My problem here is that I want to predict failures in advance with respect to their occurrence. I have sensors mounted on my machine and with a certain frequency, they send data to my database. Sometimes the machine fails and I want to find some anomaly patterns in the data before the actual failure. The idea is that if I notice in data some weird behavior I can stop the machine and do some maintenance to avoid its failure.
The only thing I have as a label for a timestamp is when the system is down because of the failure. So for each timestamp, I only know if my machine either is working or not because of the failure. I don't know if before the failure I have a sequence of timestamps in which sensors are normal or not.
What type of algorithm would you use in this case? I know the problem is not pretty standard. Below I leave my current idea.

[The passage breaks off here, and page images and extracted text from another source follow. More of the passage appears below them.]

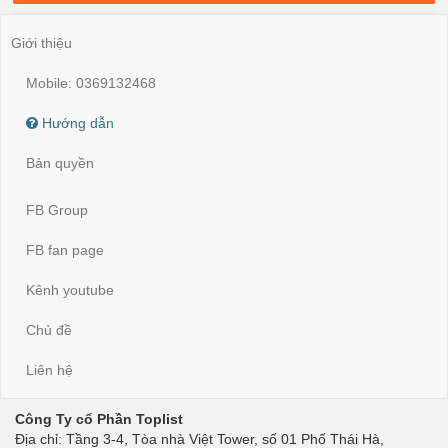
Giới thiệu
Mobile: 0369132468
Hướng dẫn
Bản quyền
FB Group
FB fan page
Kênh youtube
Chủ đề
Liên hệ
Công Ty cổ Phần Toplist
Địa chỉ: Tầng 3-4, Tòa nhà Việt Tower, số 01 Phố Thái Hà,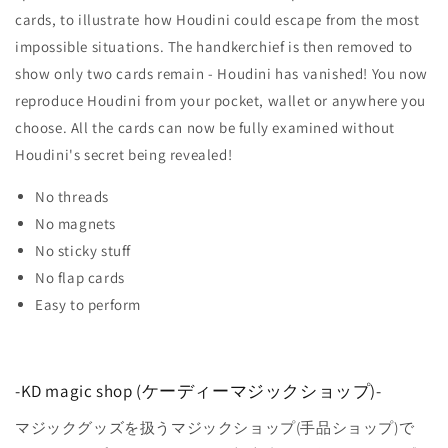
cards, to illustrate how Houdini could escape from the most
impossible situations. The handkerchief is then removed to
show only two cards remain - Houdini has vanished! You now
reproduce Houdini from your pocket, wallet or anywhere you
choose. All the cards can now be fully examined without
Houdini's secret being revealed!
No threads
No magnets
No sticky stuff
No flap cards
Easy to perform
-KD magic shop (ケーディーマジックショップ)-
マジックグッズを扱うマジックショップ(手品ショップ)で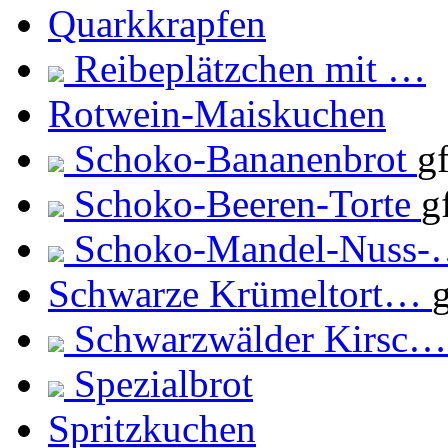
Quarkkrapfen
Reibeplätzchen mit …
Rotwein-Maiskuchen
Schoko-Bananenbrot
g
Schoko-Beeren-Torte
g
Schoko-Mandel-Nuss
Schwarze Krümeltort…
Schwarzwälder Kirsc
Spezialbrot
Spritzkuchen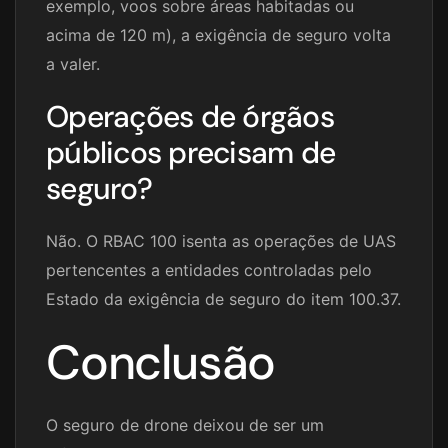
exemplo, voos sobre áreas habitadas ou
acima de 120 m), a exigência de seguro volta
a valer.
Operações de órgãos
públicos precisam de
seguro?
Não. O RBAC 100 isenta as operações de UAS
pertencentes a entidades controladas pelo
Estado da exigência de seguro do item 100.37.
Conclusão
O seguro de drone deixou de ser um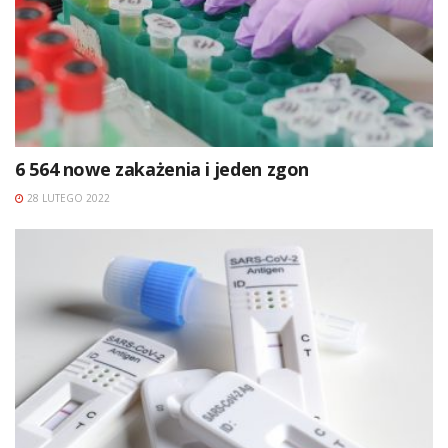
6 564 nowe zakażenia i jeden zgon
28 LUTEGO 2022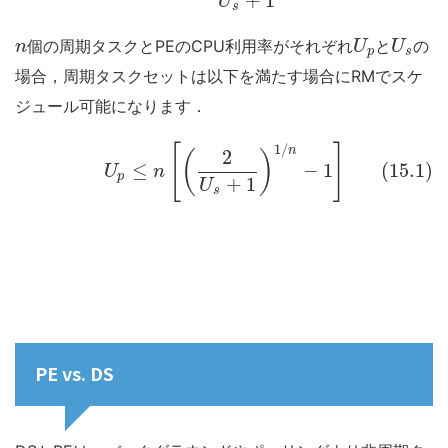
+
1
U
s
個の周期タスクとPEのCPU利用率がそれぞれ
と
の
n
U
U
p
s
場合，周期タスクセットは以下を満たす場合にRMでスケ
ジュール可能になります．
1
/
[
]
n
2
(
)
≤
−
1
(15.1)
U
n
p
+
1
U
s
PE vs. DS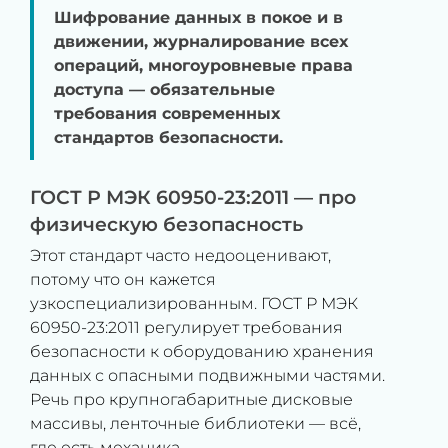
Шифрование данных в покое и в
движении, журналирование всех
операций, многоуровневые права
доступа — обязательные
требования современных
стандартов безопасности.
ГОСТ Р МЭК 60950-23:2011 — про
физическую безопасность
Этот стандарт часто недооценивают,
потому что он кажется
узкоспециализированным. ГОСТ Р МЭК
60950-23:2011 регулирует требования
безопасности к оборудованию хранения
данных с опасными подвижными частями.
Речь про крупногабаритные дисковые
массивы, ленточные библиотеки — всё,
где есть механика.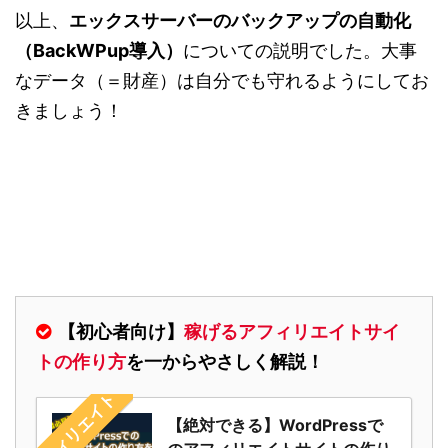
以上、
エックスサーバーのバックアップの自動化
（BackWPup導入）
についての説明でした。大事
なデータ（＝財産）は自分でも守れるようにしてお
きましょう！
【初心者向け】
稼げるアフィリエイトサイ
トの作り方
を一からやさしく解説！
アフィリエイト
【絶対できる】WordPressで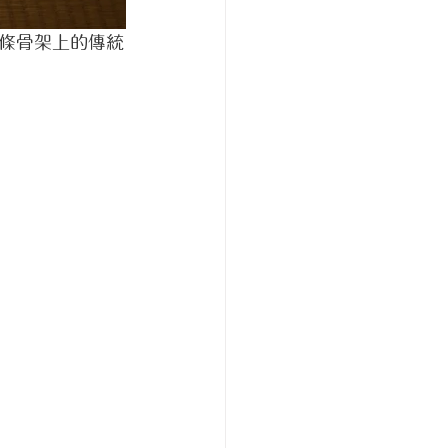
條骨架上的傳統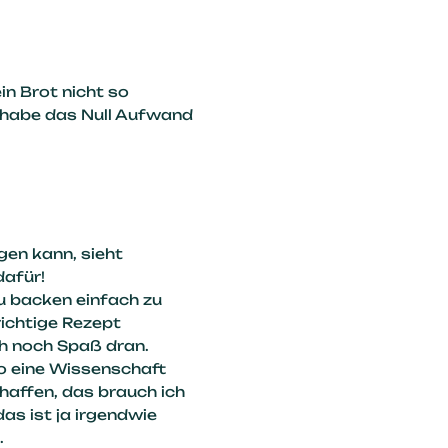
in Brot nicht so
 habe das Null Aufwand
gen kann, sieht
dafür!
u backen einfach zu
richtige Rezept
ch noch Spaß dran.
o eine Wissenschaft
haffen, das brauch ich
das ist ja irgendwie
.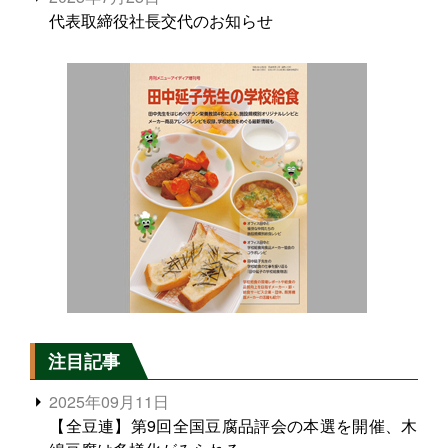
代表取締役社長交代のお知らせ
注目記事
2025年09月11日
【全豆連】第9回全国豆腐品評会の本選を開催、木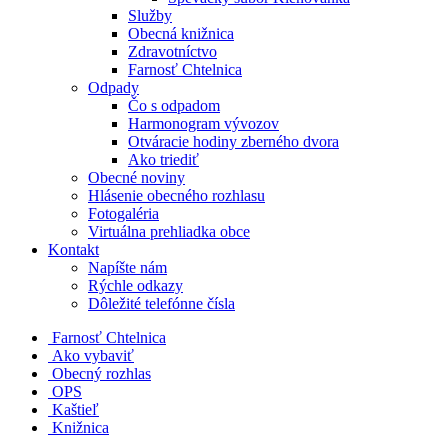
Služby
Obecná knižnica
Zdravotníctvo
Farnosť Chtelnica
Odpady
Čo s odpadom
Harmonogram vývozov
Otváracie hodiny zberného dvora
Ako triediť
Obecné noviny
Hlásenie obecného rozhlasu
Fotogaléria
Virtuálna prehliadka obce
Kontakt
Napíšte nám
Rýchle odkazy
Dôležité telefónne čísla
​
Farnosť Chtelnica
Ako vybaviť
Obecný rozhlas
OPS
Kaštieľ
Knižnica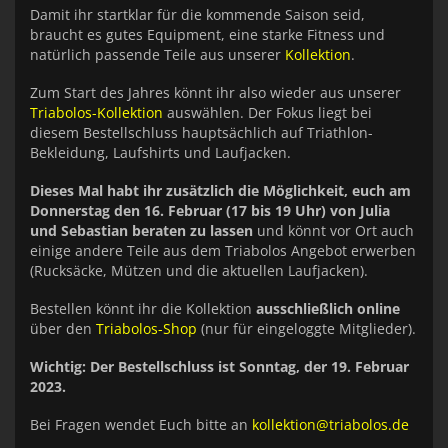
Damit ihr startklar für die kommende Saison seid,
braucht es gutes Equipment, eine starke Fitness und
natürlich passende Teile aus unserer
Kollektion
.
Zum Start des Jahres könnt ihr also wieder aus unserer
Triabolos-Kollektion
auswählen. Der Fokus liegt bei
diesem Bestellschluss hauptsächlich auf Triathlon-
Bekleidung, Laufshirts und Laufjacken.
Dieses Mal habt ihr zusätzlich die Möglichkeit, euch am
Donnerstag den 16. Februar (17 bis 19 Uhr) von Julia
und Sebastian beraten zu lassen
und könnt vor Ort auch
einige andere Teile aus dem Triabolos Angebot erwerben
(Rucksäcke, Mützen und die aktuellen Laufjacken).
Bestellen könnt ihr die Kollektion
ausschließlich online
über den
Triabolos-Shop
(nur für eingeloggte Mitglieder).
Wichtig: Der Bestellschluss ist Sonntag, der 19. Februar
2023.
Bei Fragen wendet Euch bitte an
kollektion@triabolos.de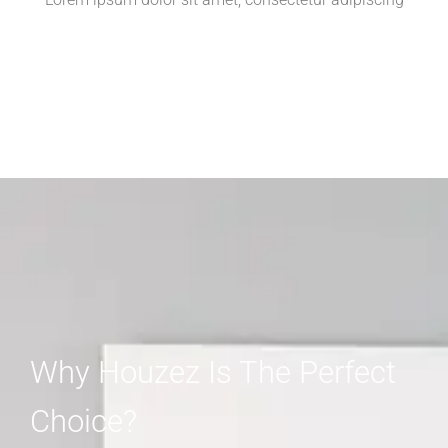
Why Houzez Is The Perfect
Choice?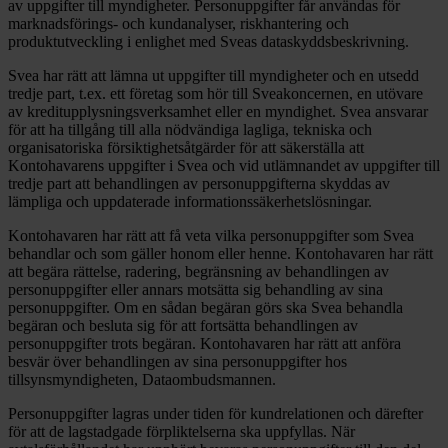
av uppgifter till myndigheter. Personuppgifter får användas för
marknadsförings- och kundanalyser, riskhantering och
produktutveckling i enlighet med Sveas dataskyddsbeskrivning.
Svea har rätt att lämna ut uppgifter till myndigheter och en utsedd
tredje part, t.ex. ett företag som hör till Sveakoncernen, en utövare
av kreditupplysningsverksamhet eller en myndighet. Svea ansvarar
för att ha tillgång till alla nödvändiga lagliga, tekniska och
organisatoriska försiktighetsåtgärder för att säkerställa att
Kontohavarens uppgifter i Svea och vid utlämnandet av uppgifter till
tredje part att behandlingen av personuppgifterna skyddas av
lämpliga och uppdaterade informationssäkerhetslösningar.
Kontohavaren har rätt att få veta vilka personuppgifter som Svea
behandlar och som gäller honom eller henne. Kontohavaren har rätt
att begära rättelse, radering, begränsning av behandlingen av
personuppgifter eller annars motsätta sig behandling av sina
personuppgifter. Om en sådan begäran görs ska Svea behandla
begäran och besluta sig för att fortsätta behandlingen av
personuppgifter trots begäran. Kontohavaren har rätt att anföra
besvär över behandlingen av sina personuppgifter hos
tillsynsmyndigheten, Dataombudsmannen.
Personuppgifter lagras under tiden för kundrelationen och därefter
för att de lagstadgade förpliktelserna ska uppfyllas. När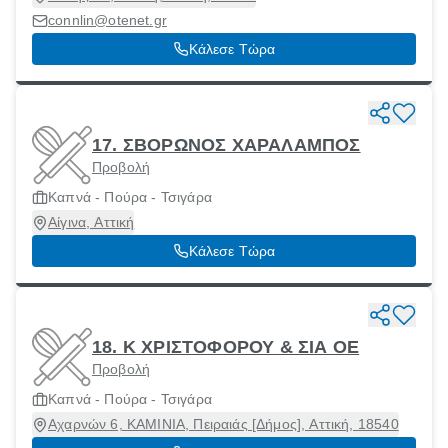
connlin@otenet.gr
Κάλεσε Τώρα
17. ΣΒΟΡΩΝΟΣ ΧΑΡΑΛΑΜΠΟΣ
Προβολή
Καπνά - Πούρα - Τσιγάρα
Αίγινα, Αττική
Κάλεσε Τώρα
18. Κ ΧΡΙΣΤΟΦΟΡΟΥ & ΣΙΑ ΟΕ
Προβολή
Καπνά - Πούρα - Τσιγάρα
Αχαρνών 6, ΚΑΜΙΝΙΑ, Πειραιάς [Δήμος], Αττική, 18540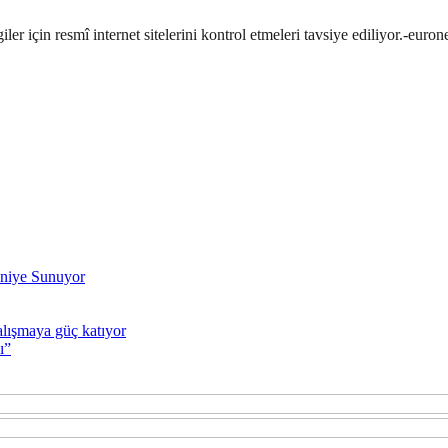
er için resmî internet sitelerini kontrol etmeleri tavsiye ediliyor.-euro
eniye Sunuyor
lışmaya güç katıyor
ı”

Currently, I am thinking about using different LSTMs Autoencoders. I would like to represent in a compressed feature vector the representation of my "normal" input, and with the reconstruction error of the autoencoder, I can understand whether the input fed behaves normally or not. The problem is that I am not sure if my input is normal or not, so here one doubt is that using subsequences that happened very far from the failure could simulate my normal behavior. Then another doubt is that I would use different autoencoders because I want to model different time periods of the sequence (minutes, hours, days), and then ensemble these different time-window encoders. What do you think? Could this be feasible?